----- Exercise data

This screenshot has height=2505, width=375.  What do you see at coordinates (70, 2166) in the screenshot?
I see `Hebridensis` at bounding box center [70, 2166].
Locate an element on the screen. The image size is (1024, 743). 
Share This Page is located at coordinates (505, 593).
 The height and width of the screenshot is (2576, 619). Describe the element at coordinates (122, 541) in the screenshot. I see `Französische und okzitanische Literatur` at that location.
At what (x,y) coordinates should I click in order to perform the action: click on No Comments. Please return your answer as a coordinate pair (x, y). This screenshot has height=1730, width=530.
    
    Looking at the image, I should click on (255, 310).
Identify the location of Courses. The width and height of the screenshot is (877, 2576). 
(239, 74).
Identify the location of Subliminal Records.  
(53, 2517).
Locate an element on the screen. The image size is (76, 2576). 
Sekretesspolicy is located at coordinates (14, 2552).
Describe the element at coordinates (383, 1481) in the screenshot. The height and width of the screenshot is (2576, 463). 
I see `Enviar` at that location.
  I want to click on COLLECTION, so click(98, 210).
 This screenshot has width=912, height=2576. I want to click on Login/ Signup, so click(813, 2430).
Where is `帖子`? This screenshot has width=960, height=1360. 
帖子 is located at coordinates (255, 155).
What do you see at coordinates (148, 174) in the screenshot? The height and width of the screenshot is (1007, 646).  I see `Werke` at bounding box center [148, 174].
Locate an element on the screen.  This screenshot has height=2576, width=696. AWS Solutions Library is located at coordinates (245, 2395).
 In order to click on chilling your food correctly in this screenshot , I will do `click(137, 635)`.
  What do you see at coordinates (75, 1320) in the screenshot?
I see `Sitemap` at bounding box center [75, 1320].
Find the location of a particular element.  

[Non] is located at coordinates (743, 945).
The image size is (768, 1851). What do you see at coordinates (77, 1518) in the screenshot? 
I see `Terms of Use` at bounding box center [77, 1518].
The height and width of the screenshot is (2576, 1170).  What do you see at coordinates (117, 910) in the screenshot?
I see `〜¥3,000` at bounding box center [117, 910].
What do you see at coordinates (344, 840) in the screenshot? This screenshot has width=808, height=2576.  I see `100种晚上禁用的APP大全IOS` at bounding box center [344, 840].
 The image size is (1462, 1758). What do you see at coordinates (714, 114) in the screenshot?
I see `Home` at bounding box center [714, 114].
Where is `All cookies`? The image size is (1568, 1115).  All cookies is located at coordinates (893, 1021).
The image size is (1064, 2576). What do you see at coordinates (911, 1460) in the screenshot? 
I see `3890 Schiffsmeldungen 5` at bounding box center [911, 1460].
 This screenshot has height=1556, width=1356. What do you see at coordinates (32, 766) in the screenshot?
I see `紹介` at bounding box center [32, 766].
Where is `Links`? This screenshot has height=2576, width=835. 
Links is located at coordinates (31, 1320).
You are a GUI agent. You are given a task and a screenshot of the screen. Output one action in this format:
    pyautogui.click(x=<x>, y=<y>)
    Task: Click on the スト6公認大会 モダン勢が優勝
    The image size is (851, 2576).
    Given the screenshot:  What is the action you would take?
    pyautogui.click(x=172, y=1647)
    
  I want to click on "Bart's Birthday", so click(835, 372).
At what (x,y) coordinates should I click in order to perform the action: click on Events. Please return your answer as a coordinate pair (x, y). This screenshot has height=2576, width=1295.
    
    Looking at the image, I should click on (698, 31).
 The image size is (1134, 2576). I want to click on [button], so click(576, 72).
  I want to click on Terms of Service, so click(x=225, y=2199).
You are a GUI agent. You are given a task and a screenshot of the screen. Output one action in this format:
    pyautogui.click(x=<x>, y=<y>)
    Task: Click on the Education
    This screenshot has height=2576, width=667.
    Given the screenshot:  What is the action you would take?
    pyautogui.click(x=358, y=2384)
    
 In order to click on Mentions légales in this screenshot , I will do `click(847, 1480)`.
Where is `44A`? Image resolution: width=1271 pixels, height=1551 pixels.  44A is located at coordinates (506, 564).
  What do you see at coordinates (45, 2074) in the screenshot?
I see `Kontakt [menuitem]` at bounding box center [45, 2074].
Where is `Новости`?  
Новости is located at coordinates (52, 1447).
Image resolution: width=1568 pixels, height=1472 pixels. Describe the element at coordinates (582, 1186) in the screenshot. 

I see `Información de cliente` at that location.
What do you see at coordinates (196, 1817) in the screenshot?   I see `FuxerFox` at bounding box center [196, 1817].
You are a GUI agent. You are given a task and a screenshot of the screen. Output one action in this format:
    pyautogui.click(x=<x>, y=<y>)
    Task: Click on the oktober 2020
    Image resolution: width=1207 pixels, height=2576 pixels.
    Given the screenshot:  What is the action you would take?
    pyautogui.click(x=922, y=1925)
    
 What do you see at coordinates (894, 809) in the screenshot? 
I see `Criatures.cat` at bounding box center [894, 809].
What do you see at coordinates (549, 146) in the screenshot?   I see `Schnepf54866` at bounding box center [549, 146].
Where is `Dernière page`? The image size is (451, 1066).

----------

Work required: The material should be transcribed exactly, every line included.

Exercise response:
This screenshot has height=2505, width=375.  What do you see at coordinates (70, 2166) in the screenshot?
I see `Hebridensis` at bounding box center [70, 2166].
Locate an element on the screen. The image size is (1024, 743). 
Share This Page is located at coordinates (505, 593).
 The height and width of the screenshot is (2576, 619). Describe the element at coordinates (122, 541) in the screenshot. I see `Französische und okzitanische Literatur` at that location.
At what (x,y) coordinates should I click in order to perform the action: click on No Comments. Please return your answer as a coordinate pair (x, y). This screenshot has height=1730, width=530.
    
    Looking at the image, I should click on (255, 310).
Identify the location of Courses. The width and height of the screenshot is (877, 2576). 
(239, 74).
Identify the location of Subliminal Records.  
(53, 2517).
Locate an element on the screen. The image size is (76, 2576). 
Sekretesspolicy is located at coordinates (14, 2552).
Describe the element at coordinates (383, 1481) in the screenshot. The height and width of the screenshot is (2576, 463). 
I see `Enviar` at that location.
  I want to click on COLLECTION, so click(98, 210).
 This screenshot has width=912, height=2576. I want to click on Login/ Signup, so click(813, 2430).
Where is `帖子`? This screenshot has width=960, height=1360. 
帖子 is located at coordinates (255, 155).
What do you see at coordinates (148, 174) in the screenshot? The height and width of the screenshot is (1007, 646).  I see `Werke` at bounding box center [148, 174].
Locate an element on the screen.  This screenshot has height=2576, width=696. AWS Solutions Library is located at coordinates (245, 2395).
 In order to click on chilling your food correctly in this screenshot , I will do `click(137, 635)`.
  What do you see at coordinates (75, 1320) in the screenshot?
I see `Sitemap` at bounding box center [75, 1320].
Find the location of a particular element.  

[Non] is located at coordinates (743, 945).
The image size is (768, 1851). What do you see at coordinates (77, 1518) in the screenshot? 
I see `Terms of Use` at bounding box center [77, 1518].
The height and width of the screenshot is (2576, 1170).  What do you see at coordinates (117, 910) in the screenshot?
I see `〜¥3,000` at bounding box center [117, 910].
What do you see at coordinates (344, 840) in the screenshot? This screenshot has width=808, height=2576.  I see `100种晚上禁用的APP大全IOS` at bounding box center [344, 840].
 The image size is (1462, 1758). What do you see at coordinates (714, 114) in the screenshot?
I see `Home` at bounding box center [714, 114].
Where is `All cookies`? The image size is (1568, 1115).  All cookies is located at coordinates (893, 1021).
The image size is (1064, 2576). What do you see at coordinates (911, 1460) in the screenshot? 
I see `3890 Schiffsmeldungen 5` at bounding box center [911, 1460].
 This screenshot has height=1556, width=1356. What do you see at coordinates (32, 766) in the screenshot?
I see `紹介` at bounding box center [32, 766].
Where is `Links`? This screenshot has height=2576, width=835. 
Links is located at coordinates (31, 1320).
You are a GUI agent. You are given a task and a screenshot of the screen. Output one action in this format:
    pyautogui.click(x=<x>, y=<y>)
    Task: Click on the スト6公認大会 モダン勢が優勝
    The image size is (851, 2576).
    Given the screenshot:  What is the action you would take?
    pyautogui.click(x=172, y=1647)
    
  I want to click on "Bart's Birthday", so click(835, 372).
At what (x,y) coordinates should I click in order to perform the action: click on Events. Please return your answer as a coordinate pair (x, y). This screenshot has height=2576, width=1295.
    
    Looking at the image, I should click on (698, 31).
 The image size is (1134, 2576). I want to click on [button], so click(576, 72).
  I want to click on Terms of Service, so click(x=225, y=2199).
You are a GUI agent. You are given a task and a screenshot of the screen. Output one action in this format:
    pyautogui.click(x=<x>, y=<y>)
    Task: Click on the Education
    This screenshot has height=2576, width=667.
    Given the screenshot:  What is the action you would take?
    pyautogui.click(x=358, y=2384)
    
 In order to click on Mentions légales in this screenshot , I will do `click(847, 1480)`.
Where is `44A`? Image resolution: width=1271 pixels, height=1551 pixels.  44A is located at coordinates (506, 564).
  What do you see at coordinates (45, 2074) in the screenshot?
I see `Kontakt [menuitem]` at bounding box center [45, 2074].
Where is `Новости`?  
Новости is located at coordinates (52, 1447).
Image resolution: width=1568 pixels, height=1472 pixels. Describe the element at coordinates (582, 1186) in the screenshot. 

I see `Información de cliente` at that location.
What do you see at coordinates (196, 1817) in the screenshot?   I see `FuxerFox` at bounding box center [196, 1817].
You are a GUI agent. You are given a task and a screenshot of the screen. Output one action in this format:
    pyautogui.click(x=<x>, y=<y>)
    Task: Click on the oktober 2020
    Image resolution: width=1207 pixels, height=2576 pixels.
    Given the screenshot:  What is the action you would take?
    pyautogui.click(x=922, y=1925)
    
 What do you see at coordinates (894, 809) in the screenshot? 
I see `Criatures.cat` at bounding box center [894, 809].
What do you see at coordinates (549, 146) in the screenshot?   I see `Schnepf54866` at bounding box center [549, 146].
Where is `Dernière page`? The image size is (451, 1066).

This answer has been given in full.